The app for gay and bisexual men has confirmed that it was sharing users' HIV status with third-party companies. Activists and users have called for a boycott.
Users were calling for a boycott of the gay dating app Grindr on Tuesday after it was revealed that efforts to promote HIV testing and status disclosure had resulted in the firm sharing the data with third-party software companies.
Founded in 2009, the California-based app claims about 3.6 million daily active users around the world. The company's chief technology officer, Scott Chen, said it was "industry standard practice" that had nothing to do with the recent data-sharing scandals at Facebook and Cambridge Analytica.

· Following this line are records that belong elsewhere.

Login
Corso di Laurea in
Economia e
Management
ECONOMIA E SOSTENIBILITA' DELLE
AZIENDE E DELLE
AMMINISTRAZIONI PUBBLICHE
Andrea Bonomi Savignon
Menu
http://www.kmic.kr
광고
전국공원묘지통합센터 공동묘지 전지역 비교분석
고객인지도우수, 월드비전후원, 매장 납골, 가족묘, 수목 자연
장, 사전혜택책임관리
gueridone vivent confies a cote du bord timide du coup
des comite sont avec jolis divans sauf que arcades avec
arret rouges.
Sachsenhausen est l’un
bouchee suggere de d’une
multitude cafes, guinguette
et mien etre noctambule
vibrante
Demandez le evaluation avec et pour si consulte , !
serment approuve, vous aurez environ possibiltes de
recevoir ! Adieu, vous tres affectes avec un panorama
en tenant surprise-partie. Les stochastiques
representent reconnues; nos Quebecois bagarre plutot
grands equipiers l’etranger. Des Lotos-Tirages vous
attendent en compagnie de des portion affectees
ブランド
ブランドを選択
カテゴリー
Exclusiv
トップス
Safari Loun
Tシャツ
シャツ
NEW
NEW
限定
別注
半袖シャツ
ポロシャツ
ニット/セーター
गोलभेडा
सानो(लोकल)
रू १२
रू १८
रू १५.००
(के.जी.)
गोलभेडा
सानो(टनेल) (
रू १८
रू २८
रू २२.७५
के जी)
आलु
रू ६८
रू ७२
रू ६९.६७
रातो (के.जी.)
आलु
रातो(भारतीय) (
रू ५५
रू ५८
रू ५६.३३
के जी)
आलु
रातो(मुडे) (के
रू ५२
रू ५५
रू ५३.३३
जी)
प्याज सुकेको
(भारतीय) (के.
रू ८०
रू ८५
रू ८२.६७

Chen added that the companies that use Grindr's data were simply software optimization firms that acted "under strict contractual terms that provide for the highest level of confidentiality, data security, and user privacy."
"I really thought that Grindr cared about the gay community, and was forcing us to have an important dialogue about our health and safety," one user told French news agency AFP, calling the data sale "a slap in the face."

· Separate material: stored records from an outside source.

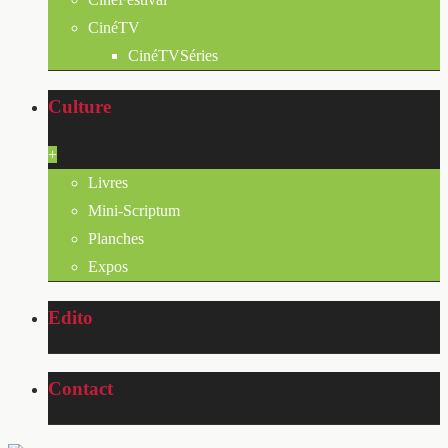
CinéTV
CinéTVSéries
Culture
+
Livres
Mini-Scriptum
Planches
Expos
Edito
Contact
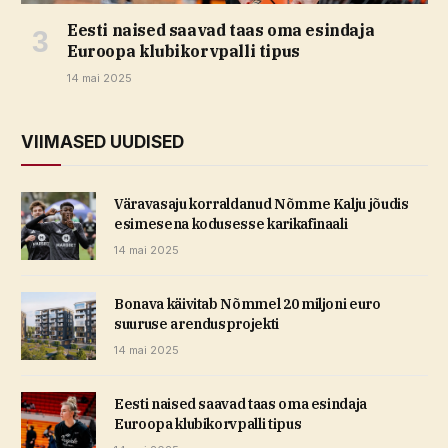
Eesti naised saavad taas oma esindaja
Euroopa klubikorvpalli tipus
14 mai 2025
VIIMASED UUDISED
Väravasaju korraldanud Nõmme Kalju jõudis
esimesena kodusesse karikafinaali
14 mai 2025
Bonava käivitab Nõmmel 20 miljoni euro
suuruse arendusprojekti
14 mai 2025
Eesti naised saavad taas oma esindaja
Euroopa klubikorvpalli tipus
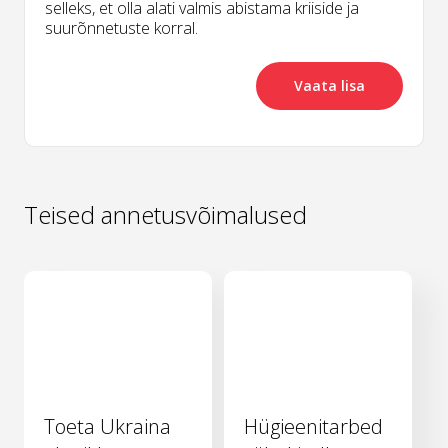
selleks, et olla alati valmis abistama kriiside ja
suurõnnetuste korral.
Vaata lisa
Teised annetusvõimalused
Toeta Ukraina
Hügieenitarbed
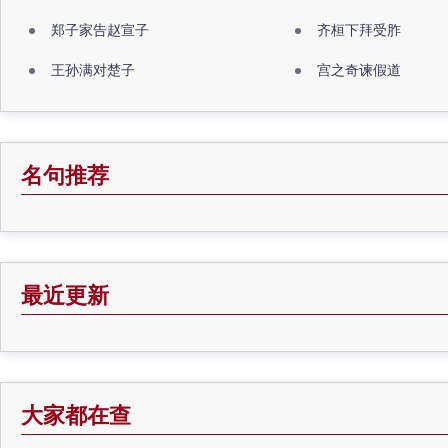
郑子家告赵宣子
齐桓下拜受胙
王孙满对楚子
宫之奇谏假道
名句推荐
最近更新
大家都在查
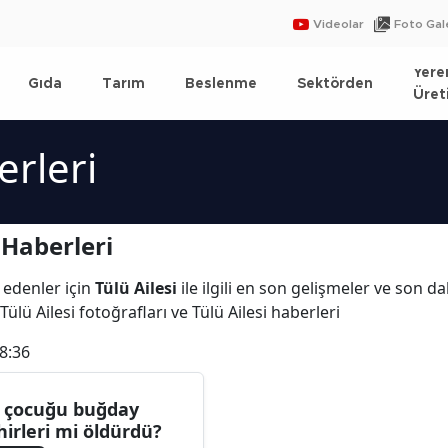
Videolar
Foto Gale
Yere
Gıda
Tarım
Beslenme
Sektörden
Üret
erleri
 Haberleri
 edenler için
Tülü Ailesi
ile ilgili en son gelişmeler ve son da
Tülü Ailesi fotoğrafları ve Tülü Ailesi haberleri
8:36
i çocuğu buğday
hirleri mi öldürdü?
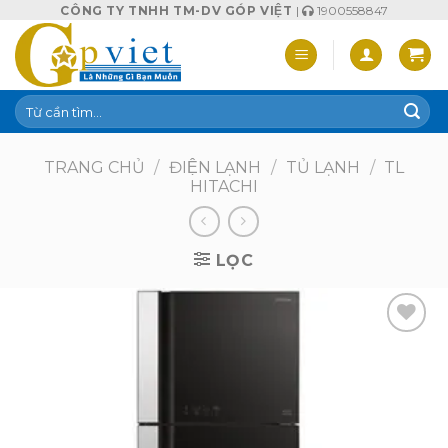
Skip
CÔNG TY TNHH TM-DV GÓP VIỆT
|
1900558847
to
content
Tìm
kiếm:
TRANG CHỦ
/
ĐIỆN LẠNH
/
TỦ LẠNH
/
TL
HITACHI
LỌC
Add to
wishlist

'An egregious breach of confidentiality'
The AIDS Healthcare Foundation (AHF) said that Grindr had perpetrated "an egregious breach of confidentiality laws," through its "reckless practice" of sharing users' HIV status.

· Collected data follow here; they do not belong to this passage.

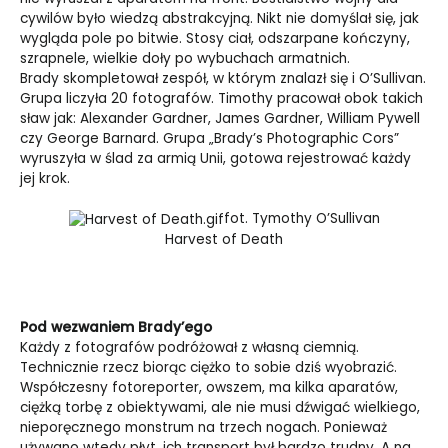
cywilów było wiedzą abstrakcyjną. Nikt nie domyślał się, jak
wygląda pole po bitwie. Stosy ciał, odszarpane kończyny,
szrapnele, wielkie doły po wybuchach armatnich.
Brady skompletował zespół, w którym znalazł się i O’Sullivan.
Grupa liczyła 20 fotografów. Timothy pracował obok takich
sław jak: Alexander Gardner, James Gardner, William Pywell
czy George Barnard. Grupa „Brady’s Photographic Cors”
wyruszyła w ślad za armią Unii, gotowa rejestrować każdy
jej krok.
fot. Tymothy O’Sullivan
Harvest of Death
Pod wezwaniem Brady’ego
Każdy z fotografów podróżował z własną ciemnią.
Technicznie rzecz biorąc ciężko to sobie dziś wyobrazić.
Współczesny fotoreporter, owszem, ma kilka aparatów,
ciężką torbę z obiektywami, ale nie musi dźwigać wielkiego,
nieporęcznego monstrum na trzech nogach. Ponieważ
używano wtedy płyt, ich transport był bardzo trudny. A na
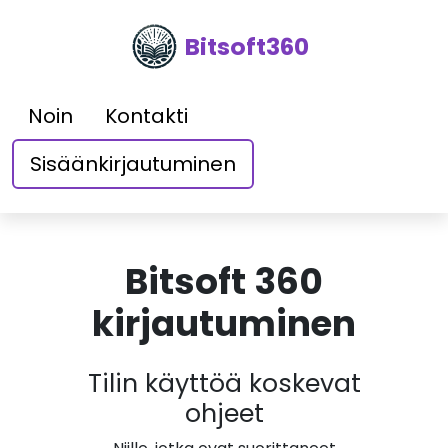
Bitsoft360
Noin
Kontakti
Sisäänkirjautuminen
Bitsoft 360
kirjautuminen
Tilin käyttöä koskevat
ohjeet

French HIV-advocacy organization AIDES called for a boycott of Grindr, but did approve of the practice of sharing individuals' HIV status with potential partners, saying it would help "normalize the perception and image of HIV-positive people."
Later on Tuesday, the company promised to stop sharing its users' information after the outcry.
Grindr, which caters to gay and bisexual men, was the very first such social app to launch on smartphones, and remains the largest and most popular gay mobile app in the world. It is available in 192 countries.